Il faudra attendre 2009 pour que William Dabney et ses compagnons obtiennent enfin l'hommage mérité. Le vétéran de Virginie, l’un des derniers survivants de son bataillon, s'est vu décorer de la Légion d’honneur par le président Nicolas Sarkozy accompagné de son homologue américain Barack Obama. "J’étais vraiment reconnaissant que les Français apprécient le fait que je me sois battu pour eux. (…) Quand je suis venu en France pour recevoir ma médaille, ils ont joué des hymnes et j’ai dû rester immobile en faisant le salut. J’ai cru que mon bras allait tomber parce que j’avais plus de 80 ans et maintenant j’en ai 90 !", souligne William Dabney avec humour.

Cette manifestation tardive n’aurait jamais eu lieu sans la détermination d’Alice Mills, maître de conférences de l’Université de Caen. Spécialiste de la littérature afro-américaine, elle a été surprise de "l’invisibilité" des troupes noires américaines débarquées en Normandie. Seuls quelques ouvrages font allusion à ces soldats en les associant à des histoires de viols ou de pillages lors des jours troubles de la Libération de la France. "La thèse de nos historiens me paraissait en décalage avec les souvenirs de nombreux Normands avec lesquels je m’étais entretenue de façon informelle", explique-t-elle à France 24. "Ils affirmaient avoir cohabité plusieurs mois sans problème avec des soldats noirs, et les enfants de l’arrière-pays semblaient avoir régulièrement voyagé dans leurs Jeeps. La population était plus terrorisée par les Géorgiens de l’armée allemande, réputés pour leur cruauté. Alors que pour les soldats noirs, ils étaient contents qu’ils soient là".
Dans son livre rempli de témoignages "Soldats noirs américains, Normandie 1944", Alice Mills montre également que ces hommes ont joué un rôle très important dans l’opération Overlord. Dans le cadre de ses recherches effectuées pendant une année à l’Université d’Harvard, elle a ainsi retrouvé un message adressé le 26 juillet 1944 par le général Eisenhower au 320e bataillon de ballons de barrage anti-aérien : "Votre bataillon a débarqué en France le 6 juin sous le feu de l’artillerie, des canons et des fusils. Le bataillon, en dépit de ses pertes, a accompli sa mission avec courage et détermination, prouvant son importance dans l’équipe de défense aérienne".

Des noirs combattent !

Il faudra attendre que la situation se dégrade sérieusement, durant l’offensive allemande des Ardennes fin 1944, pour que des Noirs soient autorisés à s’illustrer au combat. Il s’agit en particulier de bataillons d’artillerie et de chasseurs de chars (Tank destroyers). Plus tard, lors de l’entrée des Américains en Autriche, c’est un bataillon de chars (761ème Tank Bataillon) qui est à l’avant-garde. Pour éviter qu’ils n’entrent en contact avec l’armée soviétique avant les Blancs, le commandement ordonne l’arrêt des livraisons de carburant. Las ! Les tankistes en dérobent et arrivent les premiers au contact de l’armée rouge... ce qui sera soigneusement passé sous silence. L’aviation américaine comptera également quelques unités noires, surnommées « Tuskegee Airman ». Le 332ème Fighter Group, là encore uniquement noir, sera engagé sur le théâtre méditerranéen, notamment en Italie, où il obtiendra des résultats impressionnants. 
A signaler également la 92°division d'infanterie qui combat en Italie et  la 93°division d'infanterie qui s'opposa aux japonais dans le Pacifique.
On peut estimer qu' à la fin de la guerre la population noire représente 1/8 des forces américaines, mais cela est toujours resté dans l'ombre.
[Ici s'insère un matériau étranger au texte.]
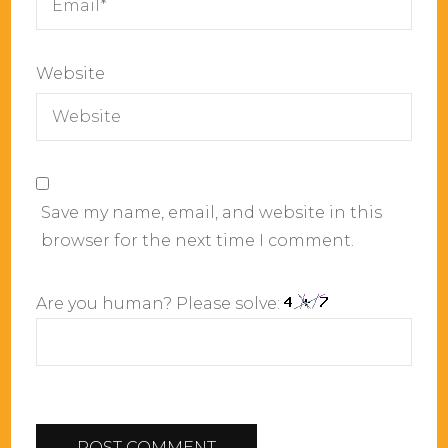
Website
Save my name, email, and website in this
browser for the next time I comment.
Are you human? Please solve:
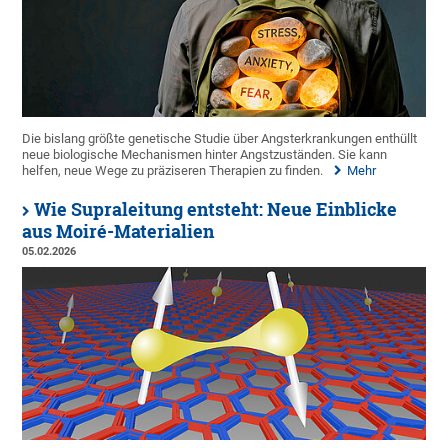
Die bislang größte genetische Studie über Angsterkrankungen enthüllt
neue biologische Mechanismen hinter Angstzuständen. Sie kann
helfen, neue Wege zu präziseren Therapien zu finden.
Mehr
Wie Supraleitung entsteht: Neue Einblicke
aus Moiré-Materialien
05.02.2026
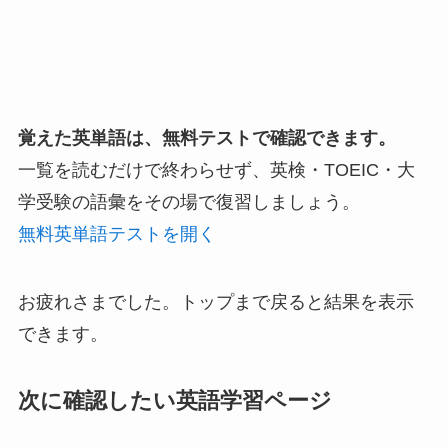
覚えた英単語は、無料テストで確認できます。
一覧を読むだけで終わらせず、英検・TOEIC・大
学受験の語彙をその場で復習しましょう。
無料英単語テストを開く
お疲れさまでした。トップまで戻ると結果を表示
できます。
次に確認したい英語学習ページ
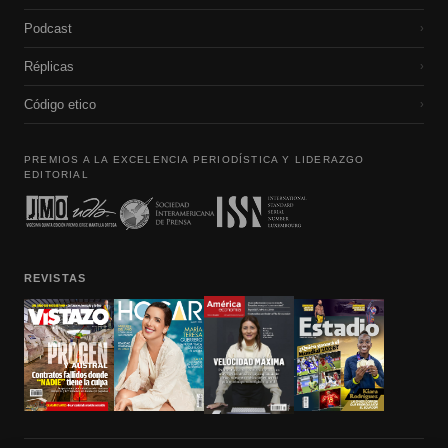
Podcast
›
Réplicas
›
Código etico
›
PREMIOS A LA EXCELENCIA PERIODÍSTICA Y LIDERAZGO
EDITORIAL
REVISTAS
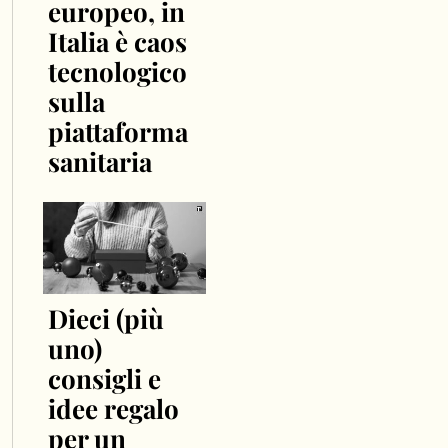
europeo, in
Italia è caos
tecnologico
sulla
piattaforma
sanitaria
Dieci (più
uno)
consigli e
idee regalo
per un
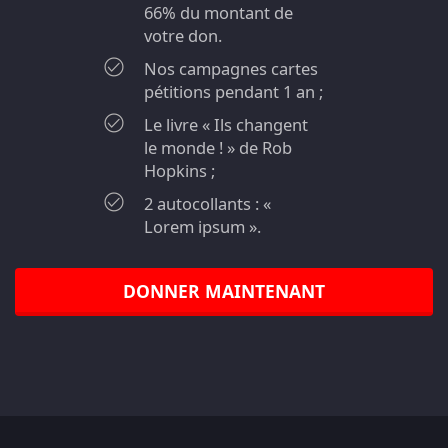
66% du montant de
votre don.
Nos campagnes cartes
pétitions pendant 1 an ;
Le livre « Ils changent
le monde ! » de Rob
Hopkins ;
2 autocollants : «
Lorem ipsum ».
DONNER MAINTENANT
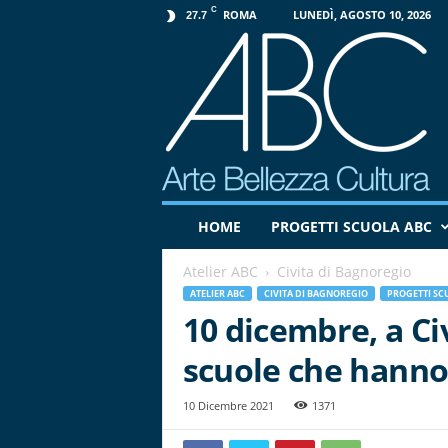
C
ROMA
LUNEDÌ, AGOSTO 10, 2026
27.7
P
HOME
PROGETTI SCUOLA ABC
r
o
Atelier ABC
Civita di Bagnoregio
g
e
ATELIER ABC
CIVITA DI BAGNOREGIO
PROGETTI SC
t
10 dicembre, a Ci
t
scuole che hanno
o
A
B
10 Dicembre 2021
1371
C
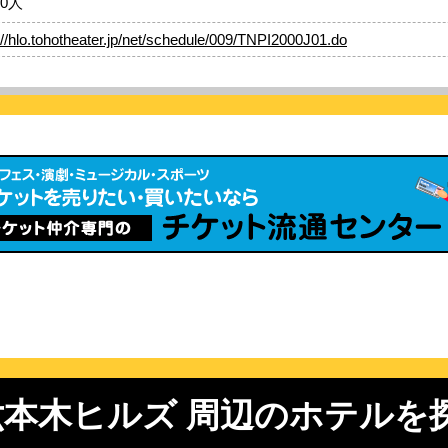
00人
://hlo.tohotheater.jp/net/schedule/009/TNPI2000J01.do
 六本木ヒルズ 周辺のホテルを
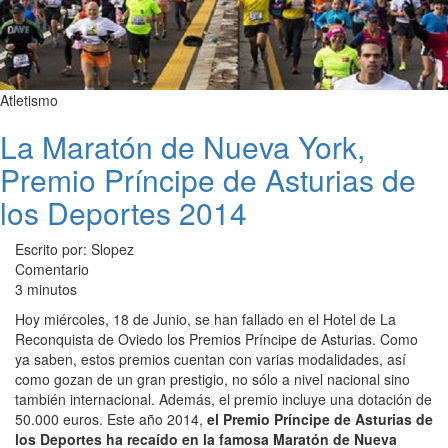
Atletismo
La Maratón de Nueva York,
Premio Príncipe de Asturias de
los Deportes 2014
Escrito por: Slopez
Comentario
3 minutos
Hoy miércoles, 18 de Junio, se han fallado en el Hotel de La
Reconquista de Oviedo los Premios Príncipe de Asturias. Como
ya saben, estos premios cuentan con varias modalidades, así
como gozan de un gran prestigio, no sólo a nivel nacional sino
también internacional. Además, el premio incluye una dotación de
50.000 euros. Este año 2014,
el Premio Príncipe de Asturias de
los Deportes ha recaído en la famosa Maratón de Nueva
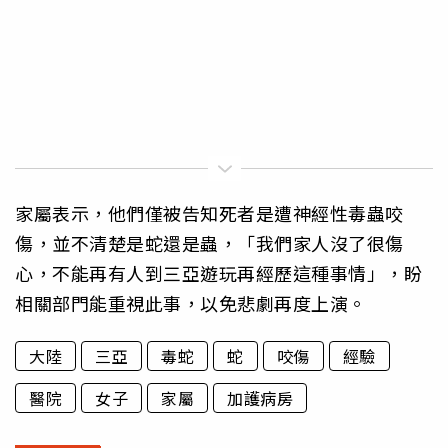
家屬表示，他們僅被告知死者是遭神經性毒蟲咬
傷，並不清楚是蛇還是蟲，「我們家人沒了很傷
心，不能再有人到三亞遊玩再經歷這種事情」，盼
相關部門能重視此事，以免悲劇再度上演。
大陸
三亞
毒蛇
蛇
咬傷
經驗
醫院
女子
家屬
加護病房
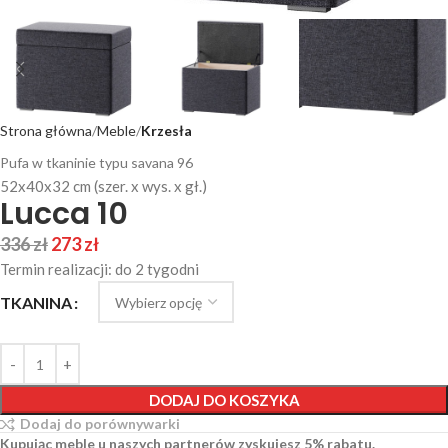
Strona główna
Meble
Krzesła
Pufa w tkaninie typu savana 96
52x40x32 cm (szer. x wys. x gł.)
Lucca 10
336
zł
273
zł
Termin realizacji: do 2 tygodni
TKANINA
DODAJ DO KOSZYKA
Dodaj do porównywarki
Kupując meble u naszych partnerów zyskujesz 5% rabatu.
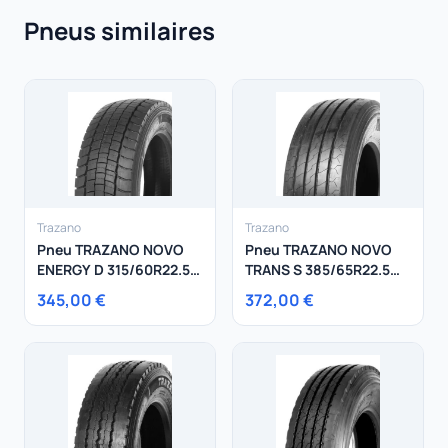
Pneus similaires
Trazano
Trazano
Pneu TRAZANO NOVO
Pneu TRAZANO NOVO
ENERGY D 315/60R22.5
TRANS S 385/65R22.5
154/150K
164K
345,00 €
372,00 €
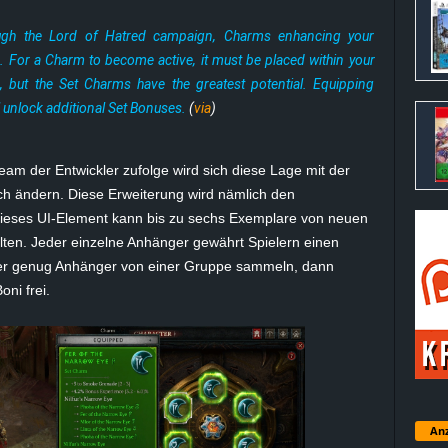
ugh the Lord of Hatred campaign, Charms enhancing your
. For a Charm to become active, it must be placed within your
s, but the Set Charms have the greatest potential. Equipping
 unlock additional Set Bonuses.
(
via
)
am der Entwickler zufolge wird sich diese Lage mit der
sch ändern. Diese Erweiterung wird nämlich den
Dieses UI-Element kann bis zu sechs Exemplare von neuen
halten. Jeder einzelne Anhänger gewährt Spielern einen
ler genug Anhänger von einer Gruppe sammeln, dann
ni frei.
Anz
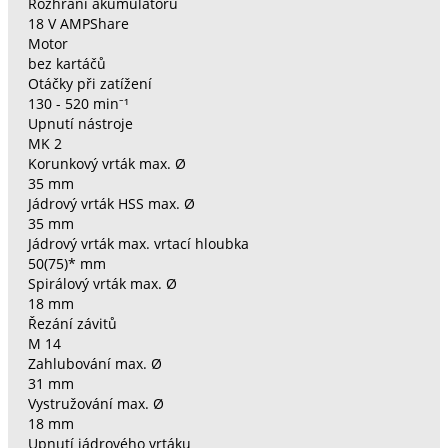
Rozhraní akumulátoru
18 V AMPShare
Motor
bez kartáčů
Otáčky při zatížení
130 - 520 min⁻¹
Upnutí nástroje
MK 2
Korunkový vrták max. Ø
35 mm
Jádrový vrták HSS max. Ø
35 mm
Jádrový vrták max. vrtací hloubka
50(75)* mm
Spirálový vrták max. Ø
18 mm
Řezání závitů
M 14
Zahlubování max. Ø
31 mm
Vystružování max. Ø
18 mm
Upnutí jádrového vrtáku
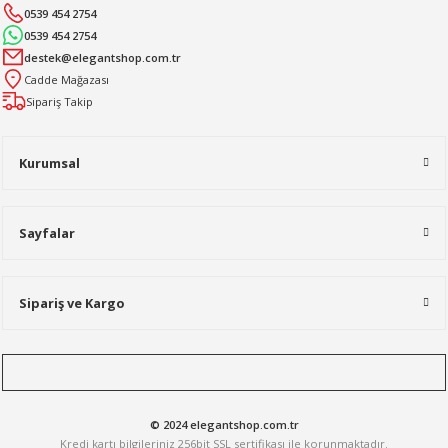
0539 454 2754
0539 454 2754
destek@elegantshop.com.tr
Cadde Mağazası
Sipariş Takip
Kurumsal
Sayfalar
Sipariş ve Kargo
© 2024 elegantshop.com.tr
Kredi kartı bilgileriniz 256bit SSL sertifikası ile korunmaktadır.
Les noirs au cimetière de Colleville

2% de soldats tués pendant la 2°guerre mondiale étaient afro américains. Au cimetière de Colleville, 146 soldats noirs sont enterrés ou inscrits sur le mur des disparus dont 3 tués le jour J. Malgré la ségrégation de l'après guerre, il faut noter qu'ils sont enterrés parmi tous les soldats tués, le "hasard" étant la règle pour l'implantation des tombes

Trois  femmes auxiliaires noires du secteur postal (WAAC) sont enterrées : sergent D M Brow (F 13 tombe 19), PFC M J Barlow (A 19 tombe 30), et M H Bankston (D 20 tombe 46) tuées dans un accident de route le 8 juillet 1945 près de Saint Valéry en Caux. Elles triaient les lettres de plus de 7 millions de soldats américains. Ce bataillon était exclusivement composé de 885  femmes noires et dirigé par le lieutenant colonel Charity E Adams, la femme noire la plus gradée de toute la seconde guerre mondiale. 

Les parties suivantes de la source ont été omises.